His purpose was to relay his memories Some of the memories of his childhood for instance like his father and his paintings really urged him to go on and complete what was started. His father would always coup up in the attic of the apartment complex to paint. Then he died. Kien went through so much pain he turned into a drunk. He began writing stories about his life only to recite them to the mute girl who moved into the old room where his father used to paint.
"Story after story would pour out; they were horrible and they were vivid. Even she could read that on his lips and hear the sharp ends of certain words, words reserved for killing and for agony... It took some time for her to realize that what he had been doing in all those visits was repeating stories he had just written only hours earlier. She had become his sounding-board. He was greedily demanding of her that she listen to what he had written, even though he knew she could not understand fully what he related." (pg.112)
The way you can tell what he was trying to tell us is by reading the book. Page after page he lures you into the stories of war only for the scenes to end and talk about his emotional dis-functions and his destroyed future. astounded by how much the war had changed him,he wrote this book about his life but he changed the main character's name to keep himself safe from the government when he first wrote it.
What are the weaknesses of this book, in your opinion?

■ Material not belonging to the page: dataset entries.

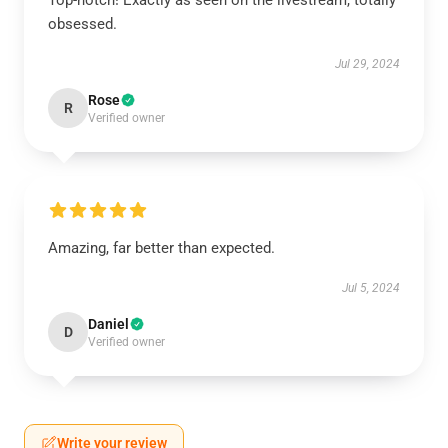
Top-notch! Exactly as seen on the livestream, totally
obsessed.
Jul 29, 2024
Rose
R
Verified owner
Amazing, far better than expected.
Jul 5, 2024
Daniel
D
Verified owner
Write your review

The book could have been better if it was more recognized. It seemed like the Lord of the Rings books because of skipping around time. Also the book needed to be separated into chapters to help create a moment to pause and reflect on the words that were written. Also the different times created the ineffective choices of present, past, and present-participle phrasing. Accounting the times were hard to have free time to write, I think it should have been formatted into a journal entry form. When he describes the characters the author needed to be more descriptive and recreate their personalities. All in all the book was good but it could have been better, and I recommend it to those who have a taste for adventure, war, and history.